F. Compromise
time limit per test
2 seconds
memory limit per test
256 megabytes
input
standard input
output
standard output

A few days before the competition, the problem authors Slava and Tolya got into a heated argument.

Slava claimed that the string $$$S$$$ of length $$$n$$$ is the best title for the problem.

Tolya insisted that the best title for the problem is the string $$$T$$$ of length $$$n$$$.

To avoid ruining their friendship over some strings, the guys decided to find a string that would satisfy both of them.

They formulated the following criteria for the string—compromise $$$P$$$:

  • $$$P$$$ must also be of length $$$n$$$, just like the strings $$$S$$$ and $$$T$$$.
  • $$$P$$$ must be a palindrome (i.e., read the same forwards and backwards)—this way, both Slava and Tolya can read it simultaneously from both sides.
  • The total distance $$$d(S, P) + d(T, P)$$$ must be minimized (see note).

Help the guys—find the string $$$P$$$ that satisfies the conditions described above.

Input

The first line contains an integer $$$n$$$ $$$(1 \le n \le 5 \cdot 10^4)$$$—the length of the strings $$$S$$$ and $$$T$$$.

The second line contains the string $$$S$$$ $$$(|S| = n)$$$—the best title for the problem according to Slava.

The third line contains the string $$$T$$$ $$$(|T| = n)$$$—the best title for the problem according to Tolya.

It is guaranteed that the strings $$$S$$$ and $$$T$$$ consist only of lowercase Latin alphabet characters.

Output

In a single line, output the string $$$P$$$—the compromise string that satisfies the following conditions:

  • the length of $$$P$$$ is $$$n$$$;
  • $$$P$$$ consists only of lowercase Latin alphabet characters.
  • $$$P$$$ is a palindrome.
  • $$$d(S, P) + d(T, P)$$$ takes the minimum possible value.

If there are multiple strings $$$P$$$ that satisfy the conditions—output any.

Examples
Input
4
axcy
pbqd
Output
kmmk
Input
7
qwertyu
jhgfdsa
Output
oueieuo
Note

Palindrome—a string that reads the same forwards and backwards.

Examples of palindromes: tenet, abacaba, pqqp, d.

Distance $$$d(A, B)$$$ between strings $$$A$$$ and $$$B$$$ of the same length $$$n$$$ is calculated as $$$\sum{|A_i - B_i|}$$$, where $$$A_i - B_i$$$ is the difference in positions of characters $$$A_i$$$ and $$$B_i$$$ in the Latin alphabet.

First test example

The string $$$S$$$ is axcy.

The string $$$T$$$ is pbqd.

Examples of possible strings $$$P$$$: kmmk, oddo, eeee, and many others.

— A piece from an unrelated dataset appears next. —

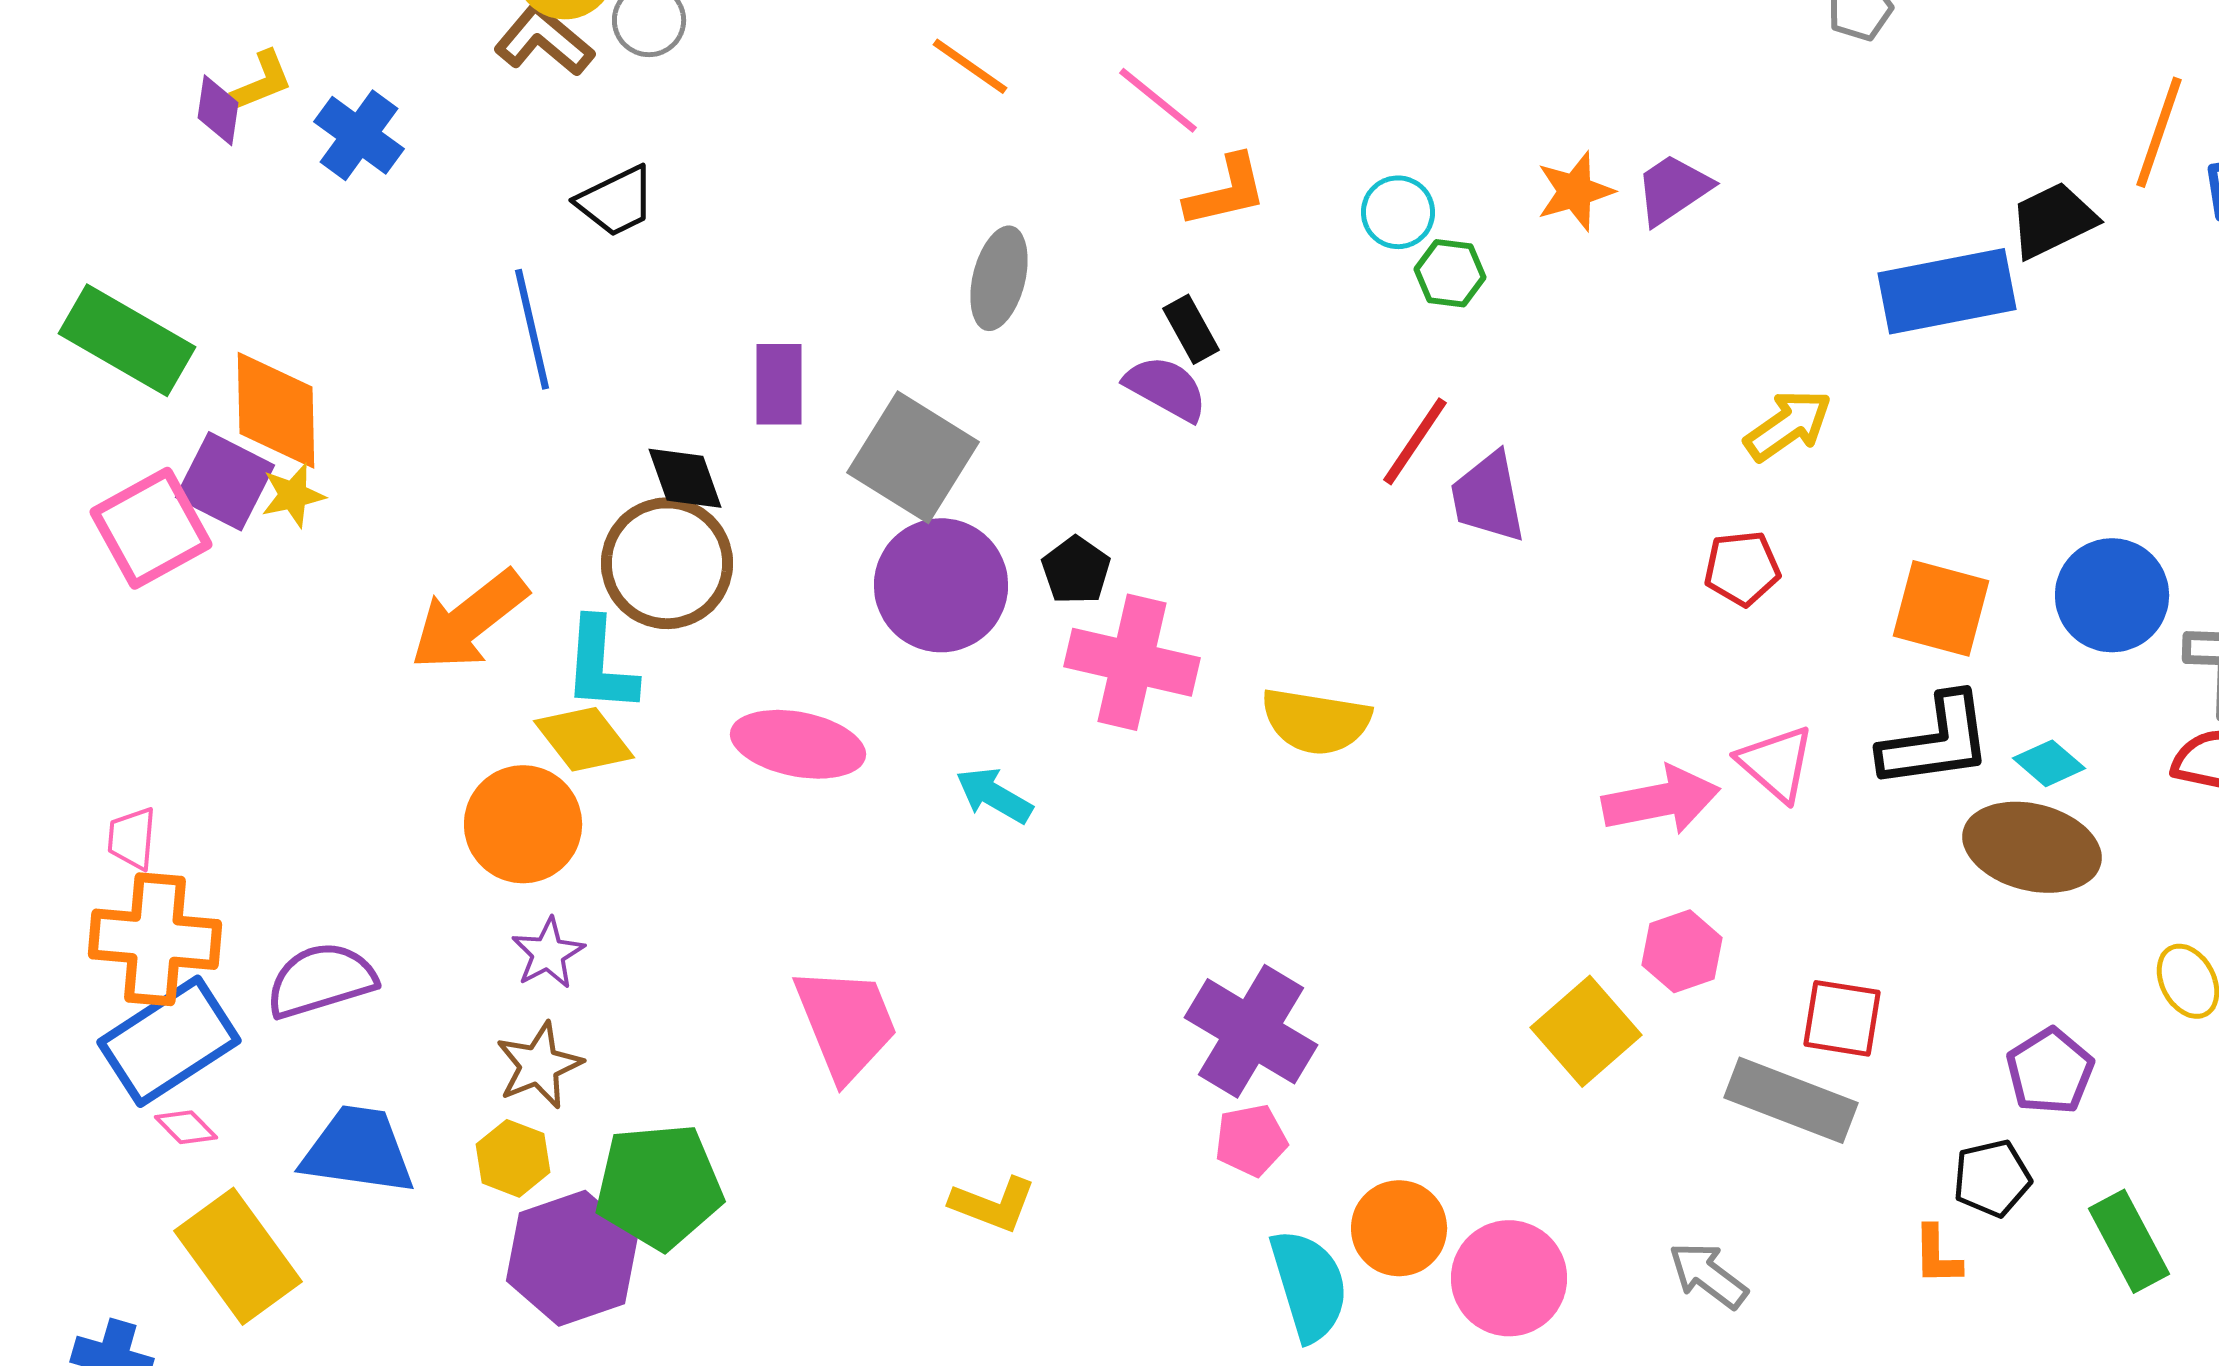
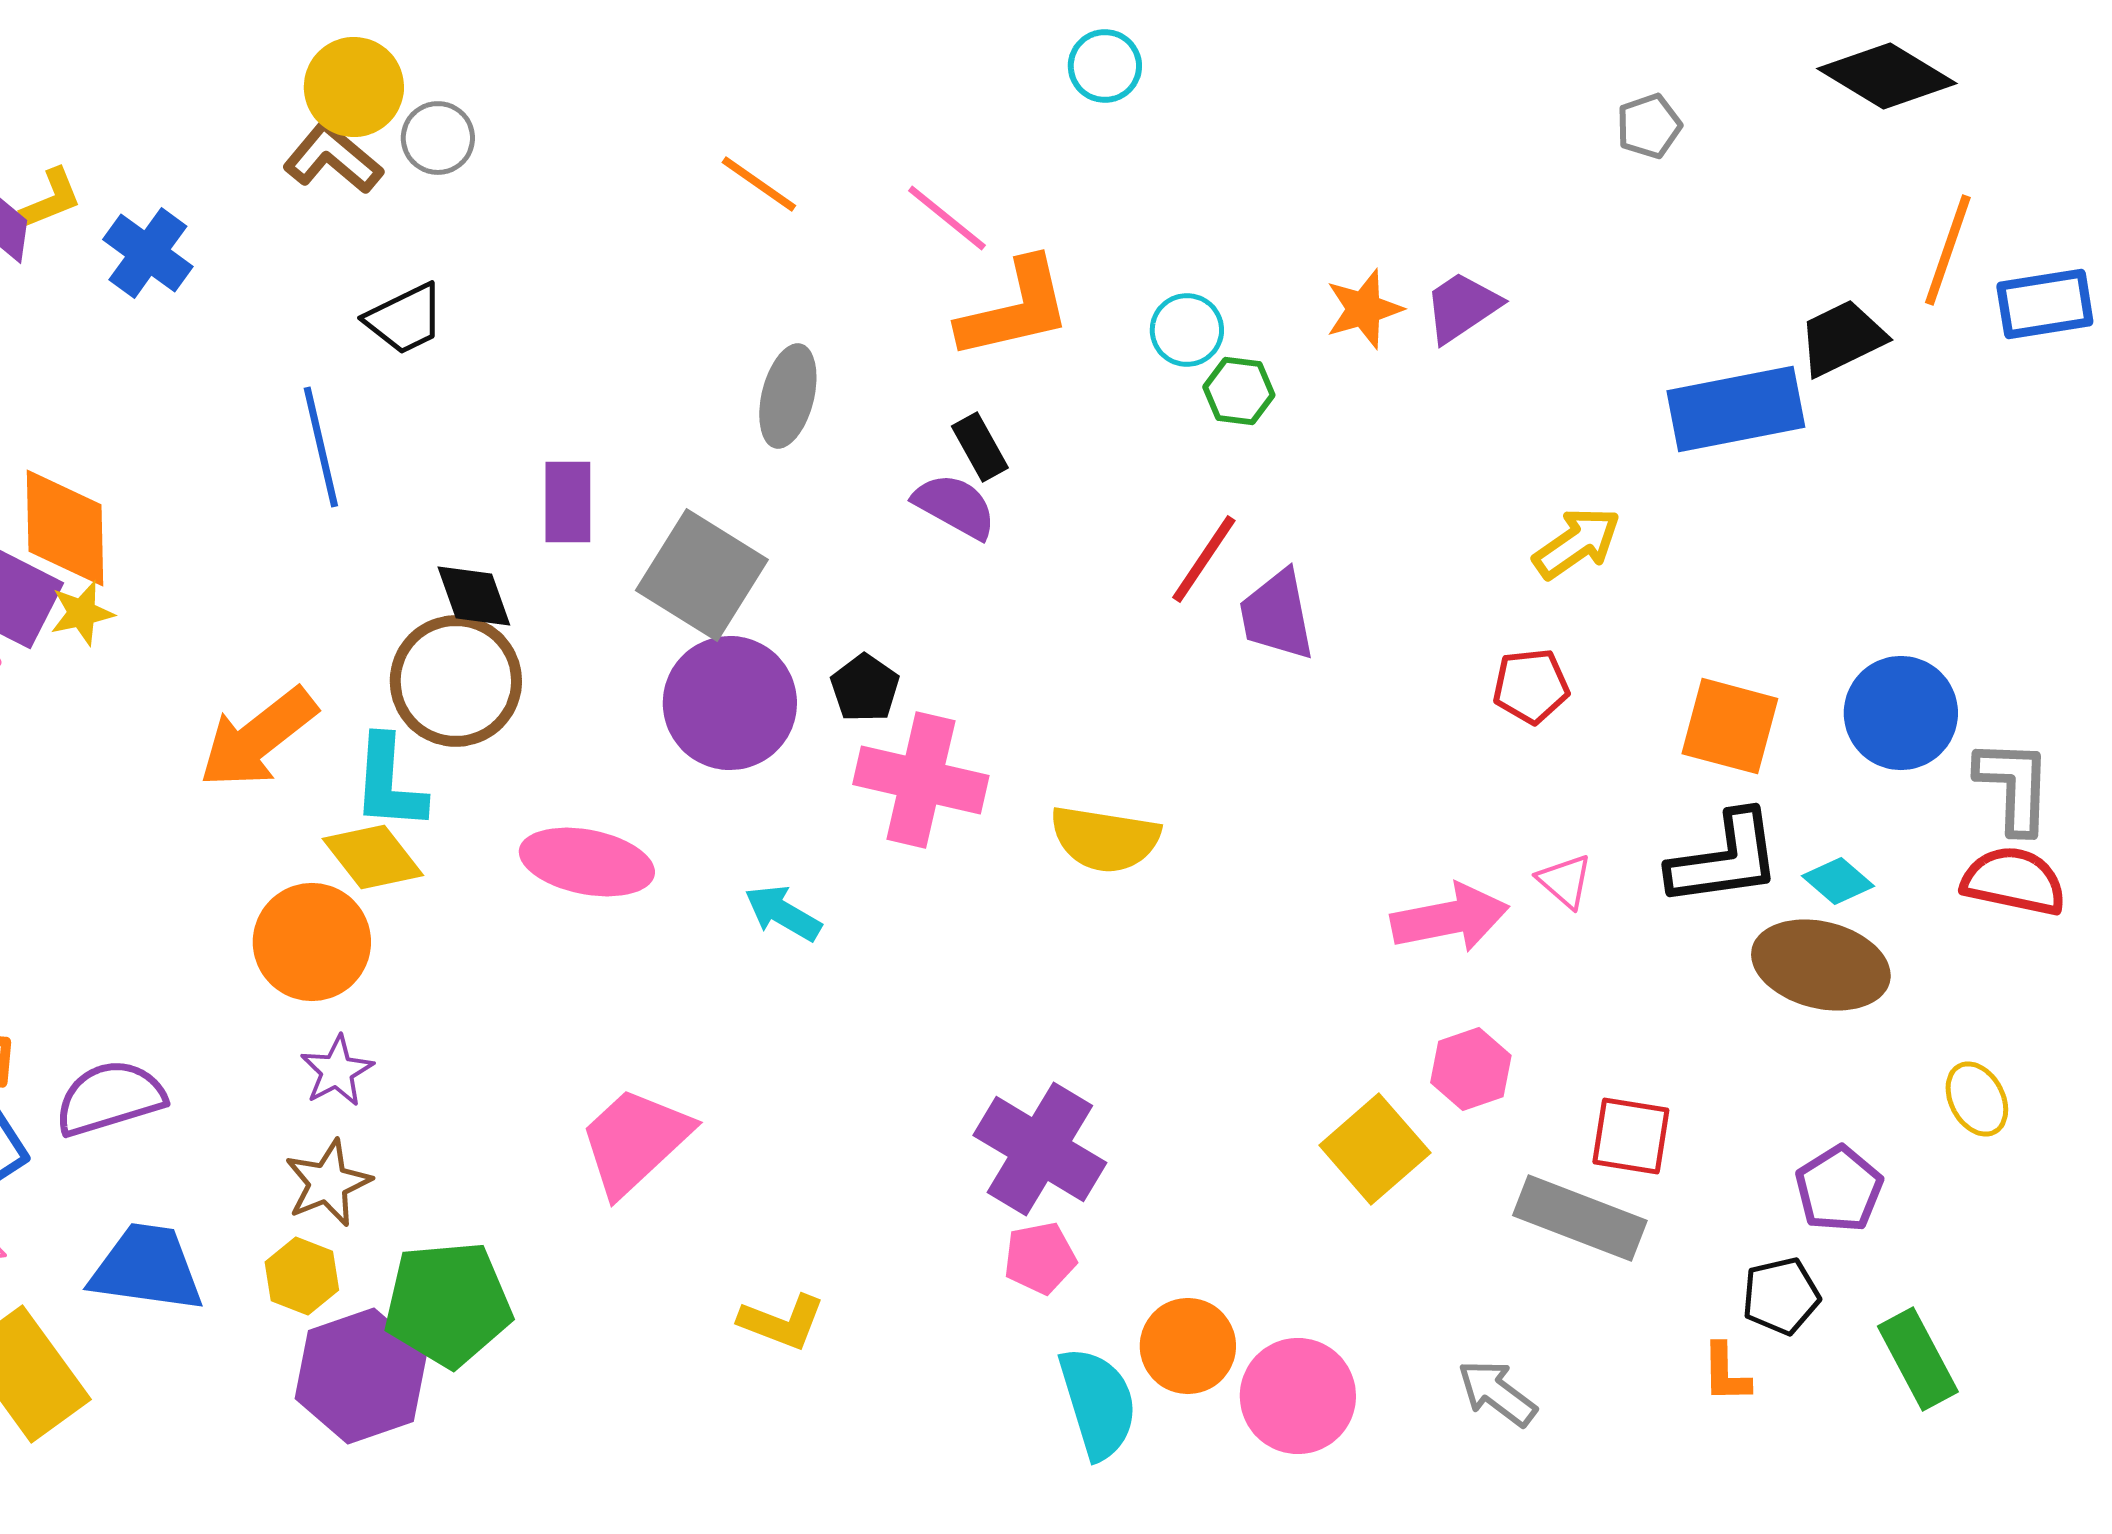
orange L-shape: (1226, 191) -> (1015, 309), size x1.4
pink triangle: (1776, 763) -> (1565, 881), size x0.7
pink trapezoid: (846, 1023) -> (635, 1141), turned -111

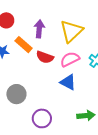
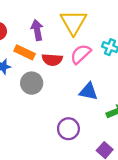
blue triangle: (68, 82) -> (88, 91), moved
gray circle: (16, 94) -> (32, 83), moved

The total distance $$$d(S, P) + d(T, P)$$$ for $$$P$$$ = kmmk will be:

  • $$$d(S, P) = |a - k| + |x - m| + |c - m| + |y - k|$$$ = $$$|1 - 11| + |24 - 13| + |3 - 13| + |25 - 11| = 10 + 11 + 10 + 14 = 45$$$.
  • $$$d(T, P) = |p - k| + |b - m| + |q - m| + |d - k|$$$ = $$$|16 - 11| + |2 - 13| + |17 - 13| + |4 - 11| = 5 + 11 + 4 + 7 = 27$$$.
  • Accordingly, the total distance will be $$$45 + 27 = 72$$$.

It can be shown that $$$72$$$ is the minimum possible value for suitable strings $$$P$$$.